Staples (NASDAQ:SPLS) already holds the title of the undisputed market leader in office supply retailing due to their wide product offerings and international presence in 26 countries. The latest Q3'12 earnings and reaffirmation of its FY'12 forecast puts the company in an excellent position to continue succeeding and then dominate the industry following an eventual rebound in the macroeconomic climate.
North American retail sales were flat when compared to Q3'11 with weakness in computers, technology, accessories, and software. International sales were sluggish and were dragged down by weak results in Europe and Australia. Despite all this Staples reported Q3'12 net sales of $6.4B, operating margin (excluding one time items) decreased 30 bps yr/yr to 7.9% and diluted Earnings Per Share was $0.46 which came 1 cent ahead of consensus.
Management has recognized weak aspects of their business and unveiled plans to cut costs of $250 million annually by 2015 by closing unprofitable stores, and relocating to areas which can provide larger sales. Staples also has ambitious plans to cut down unnecessary expenses in areas like product costs, indirect procurement, store operations and supply chains.
A 4 point plan to better position themselves in the industry during their investor conference call on November 14 2012:
- Expand in-store and online product assortments. 75% of customers have reported a desire to purchase additional products in store if Staples were to offer a broader assortment. Gone are the days when customers only require ink and paper. Management realizes that now more than ever their clients demand tablets, smartphones and technology accessories.
- Accelerate online presence and sales growth.
- Staples is already the second largest Internet retailer with $11 billion of sales. Management announced that in the near future they will be offering over 100,000 items for sale on staples.com
- Staples boasted the fact that their online circular in the U.S receives over 700,000 views per week. Meanwhile, the mobile app has over half a million downloads to date, and management has pledged to boost up their presence through social media sites like Facebook and Twitter.
- Create a seamless in-store and online customer shopping experience. Consumers these days demand the convenience of online shopping while not compromising the experience of shopping in brick and mortar stores. Staples plans on making the shopping experience easier by offering the ability to pick up online orders in stores giving the end user the convenience of shopping online with the added benefit of not waiting for delivery to occur. Staples also plans on expanding in-store kiosks which offers the user the ability to evaluate the product specifications in a convenient matter, read pamphlets and informational brochures and test the product first hand without the need to interact with anyone. As always sales associates are available to aid the consumer and to answer further questions.

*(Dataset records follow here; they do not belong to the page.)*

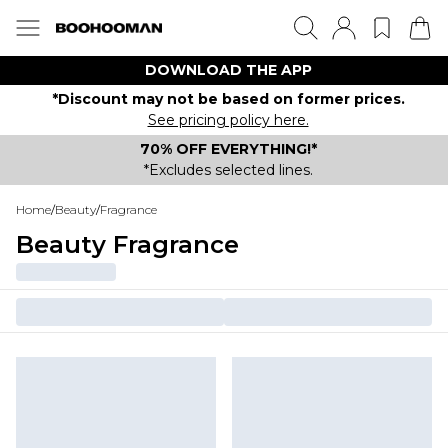
DOWNLOAD THE APP
*Discount may not be based on former prices.
See pricing policy here.
70% OFF EVERYTHING!*
*Excludes selected lines.
Home
/
Beauty
/
Fragrance
Beauty Fragrance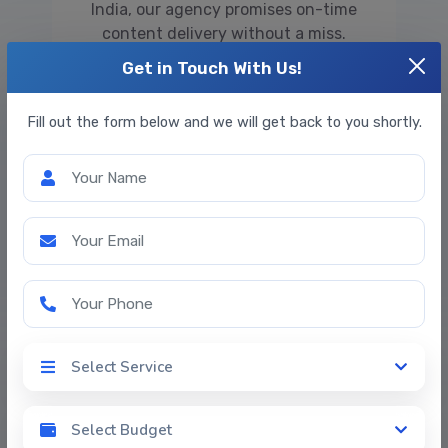
India, our agency promises on-time
content delivery without a miss.
Get in Touch With Us!
Fill out the form below and we will get back to you shortly.
Your Name
Your Email
Problem-Solving
We solve client-specific problems with
Your Phone
the help of our editing tools and befitting
copywriter service. Rephrasing and
rewriting content is a vital step towards
Select Service
Select Service
satisfying clients and meeting their
requirements.
Select Budget
Select Budget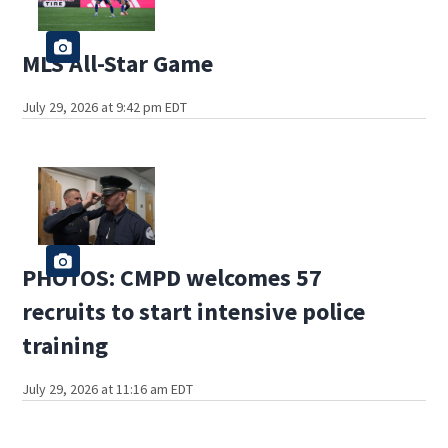
MLS All-Star Game
July 29, 2026 at 9:42 pm EDT
PHOTOS: CMPD welcomes 57
recruits to start intensive police
training
July 29, 2026 at 11:16 am EDT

- Boost service relates sales. When you think of service relates sales at Staples you automatically think of the high margin printing services. Staples plans on expanding on this through further investments in training and quality, remodeling stores to give it a more upscale look and the continuation of their partnership with Vistaprint. Staples is building on this by improving cross-channel coordination and better aligning around the customer.
Looking forward I believe that Staples is well positioned to achieve large scale growth and I have a target of $15 on the stock. Among the reasons for this bold evaluation include the following:
- Staples still remains the king of in the industry being the leader in nearly every single conceivable metric such as number of stores, profitability and financial consistency.

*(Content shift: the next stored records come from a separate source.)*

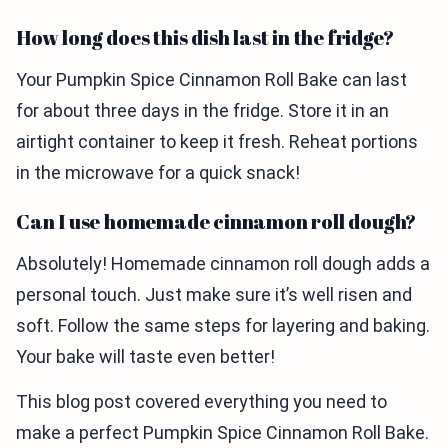
How long does this dish last in the fridge?
Your Pumpkin Spice Cinnamon Roll Bake can last
for about three days in the fridge. Store it in an
airtight container to keep it fresh. Reheat portions
in the microwave for a quick snack!
Can I use homemade cinnamon roll dough?
Absolutely! Homemade cinnamon roll dough adds a
personal touch. Just make sure it’s well risen and
soft. Follow the same steps for layering and baking.
Your bake will taste even better!
This blog post covered everything you need to
make a perfect Pumpkin Spice Cinnamon Roll Bake.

- Staples is the only retailer that can boast of their ability to offer next day delivery to 98% of the North American population.
- Competition continues to struggle specifically Office Depot (NASDAQ:ODP) and OfficeMax (NYSE:OMX) that failed to report an increase in same store sales.
- Staples management has the most extensive experience in the industry with senior executive who average more than 13 years in the industry.
- Staples generates strong free cash flow, which is routinely given to shareholders through dividends and share repurchases.
- On the macro-economic front consumer confidence is at a 5 year high which improves the prospect of increased spending gains. This is a boost that management is hoping for.
Despite all this, many analysts have lowered their price target. The average consensus amongst analysts remains a HOLD recommendation with an average price target of $12.60. One can assume these targets are based on the view that the economy is either in worse shape than assumed or a full recovery is not as likely to occur.
Staples remains a very interesting stock to follow and based on management's ambitious plans and their already strong established presence achieving further success is realistic and can provide shareholders with a long term return.
Disclosure: I have no positions in any stocks mentioned, and no plans to initiate any positions within the next 72 hours. I wrote this article myself, and it expresses my own opinions. I am not receiving compensation for it (other than from Seeking Alpha). I have no business relationship with any company whose stock is mentioned in this article.